• [Goal of the exercise] Answer with the exact lines of the following material from the one containing "verificados na Amazon Brasil. Considerando a" through the one containing "обновливи извори ја градат енергетската", both end lines included.
>>>
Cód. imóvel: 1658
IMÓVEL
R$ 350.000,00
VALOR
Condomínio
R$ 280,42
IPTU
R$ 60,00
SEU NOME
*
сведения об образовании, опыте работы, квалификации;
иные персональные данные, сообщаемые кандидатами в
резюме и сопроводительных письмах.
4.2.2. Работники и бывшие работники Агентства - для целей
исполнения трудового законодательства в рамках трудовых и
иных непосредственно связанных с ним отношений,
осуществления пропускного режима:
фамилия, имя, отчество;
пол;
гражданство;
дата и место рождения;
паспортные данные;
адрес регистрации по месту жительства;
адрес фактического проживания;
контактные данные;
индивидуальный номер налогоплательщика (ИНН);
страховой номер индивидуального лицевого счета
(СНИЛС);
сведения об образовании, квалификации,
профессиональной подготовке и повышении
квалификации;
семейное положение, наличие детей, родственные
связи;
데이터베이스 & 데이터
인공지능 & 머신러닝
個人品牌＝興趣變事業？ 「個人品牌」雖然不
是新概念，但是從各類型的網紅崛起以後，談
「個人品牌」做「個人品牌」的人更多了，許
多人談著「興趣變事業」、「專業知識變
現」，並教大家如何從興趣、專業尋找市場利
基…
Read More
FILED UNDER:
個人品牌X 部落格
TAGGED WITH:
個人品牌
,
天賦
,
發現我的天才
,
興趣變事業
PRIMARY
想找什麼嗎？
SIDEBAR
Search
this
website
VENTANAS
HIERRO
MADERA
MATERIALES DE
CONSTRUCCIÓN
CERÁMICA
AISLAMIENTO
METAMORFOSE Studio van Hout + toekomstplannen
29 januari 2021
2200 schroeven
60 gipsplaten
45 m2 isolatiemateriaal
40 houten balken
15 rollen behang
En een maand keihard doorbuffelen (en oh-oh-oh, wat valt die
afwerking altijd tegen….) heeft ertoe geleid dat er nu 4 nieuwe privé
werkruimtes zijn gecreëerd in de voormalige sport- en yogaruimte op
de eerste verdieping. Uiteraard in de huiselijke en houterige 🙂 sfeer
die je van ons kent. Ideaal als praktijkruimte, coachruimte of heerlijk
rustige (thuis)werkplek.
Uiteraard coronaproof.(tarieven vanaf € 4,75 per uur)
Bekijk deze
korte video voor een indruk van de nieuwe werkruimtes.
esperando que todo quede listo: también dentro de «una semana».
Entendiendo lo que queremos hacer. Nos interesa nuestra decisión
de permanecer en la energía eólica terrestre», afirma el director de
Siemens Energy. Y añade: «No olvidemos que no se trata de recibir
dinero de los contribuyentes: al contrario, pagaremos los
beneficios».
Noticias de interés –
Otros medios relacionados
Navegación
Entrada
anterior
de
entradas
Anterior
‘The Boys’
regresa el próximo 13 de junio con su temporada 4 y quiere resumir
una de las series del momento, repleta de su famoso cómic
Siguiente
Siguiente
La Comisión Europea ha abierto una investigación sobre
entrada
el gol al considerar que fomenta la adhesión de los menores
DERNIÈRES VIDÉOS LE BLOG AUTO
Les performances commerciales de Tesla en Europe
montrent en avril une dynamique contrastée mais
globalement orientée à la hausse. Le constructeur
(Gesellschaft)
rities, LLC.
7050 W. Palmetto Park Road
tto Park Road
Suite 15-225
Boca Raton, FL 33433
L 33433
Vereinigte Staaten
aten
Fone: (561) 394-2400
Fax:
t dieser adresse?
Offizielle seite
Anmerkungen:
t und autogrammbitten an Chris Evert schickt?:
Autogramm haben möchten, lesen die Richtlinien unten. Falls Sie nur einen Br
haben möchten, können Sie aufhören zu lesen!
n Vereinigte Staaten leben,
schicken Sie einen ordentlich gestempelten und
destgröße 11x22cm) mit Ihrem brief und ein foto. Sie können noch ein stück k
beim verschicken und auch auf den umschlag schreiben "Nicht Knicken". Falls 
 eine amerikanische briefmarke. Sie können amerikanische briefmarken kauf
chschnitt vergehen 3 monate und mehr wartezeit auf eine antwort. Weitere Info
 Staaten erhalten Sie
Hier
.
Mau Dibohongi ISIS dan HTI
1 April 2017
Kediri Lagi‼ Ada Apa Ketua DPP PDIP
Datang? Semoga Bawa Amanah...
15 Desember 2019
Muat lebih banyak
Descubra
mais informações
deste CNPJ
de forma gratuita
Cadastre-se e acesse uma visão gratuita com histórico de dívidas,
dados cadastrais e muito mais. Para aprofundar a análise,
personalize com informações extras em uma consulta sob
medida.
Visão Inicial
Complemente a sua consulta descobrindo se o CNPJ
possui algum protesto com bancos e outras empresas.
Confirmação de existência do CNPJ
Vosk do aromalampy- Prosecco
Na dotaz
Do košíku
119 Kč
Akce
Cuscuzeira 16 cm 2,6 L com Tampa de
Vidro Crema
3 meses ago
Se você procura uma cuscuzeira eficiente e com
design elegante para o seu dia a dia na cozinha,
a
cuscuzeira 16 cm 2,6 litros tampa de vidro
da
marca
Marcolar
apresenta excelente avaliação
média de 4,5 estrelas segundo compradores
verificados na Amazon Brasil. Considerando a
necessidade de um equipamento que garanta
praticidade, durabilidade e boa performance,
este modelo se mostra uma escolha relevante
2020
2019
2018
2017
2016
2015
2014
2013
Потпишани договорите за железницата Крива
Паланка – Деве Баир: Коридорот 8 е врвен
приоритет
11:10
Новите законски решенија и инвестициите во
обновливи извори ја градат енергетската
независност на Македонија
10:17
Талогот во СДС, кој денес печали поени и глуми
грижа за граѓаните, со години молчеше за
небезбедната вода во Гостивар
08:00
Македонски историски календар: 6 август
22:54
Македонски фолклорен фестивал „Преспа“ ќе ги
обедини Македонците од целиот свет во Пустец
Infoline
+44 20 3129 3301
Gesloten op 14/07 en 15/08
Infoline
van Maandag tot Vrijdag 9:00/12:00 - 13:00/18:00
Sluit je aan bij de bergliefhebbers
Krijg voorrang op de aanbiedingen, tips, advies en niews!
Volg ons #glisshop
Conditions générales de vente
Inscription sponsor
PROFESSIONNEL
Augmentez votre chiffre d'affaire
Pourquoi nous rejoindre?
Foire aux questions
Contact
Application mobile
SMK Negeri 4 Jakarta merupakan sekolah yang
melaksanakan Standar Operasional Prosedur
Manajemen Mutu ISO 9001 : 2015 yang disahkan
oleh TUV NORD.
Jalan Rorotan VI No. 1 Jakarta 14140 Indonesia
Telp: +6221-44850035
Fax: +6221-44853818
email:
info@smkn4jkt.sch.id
<<<
• [Result of the task]
verificados na Amazon Brasil. Considerando a
necessidade de um equipamento que garanta
praticidade, durabilidade e boa performance,
este modelo se mostra uma escolha relevante
2020
2019
2018
2017
2016
2015
2014
2013
Потпишани договорите за железницата Крива
Паланка – Деве Баир: Коридорот 8 е врвен
приоритет
11:10
Новите законски решенија и инвестициите во
обновливи извори ја градат енергетската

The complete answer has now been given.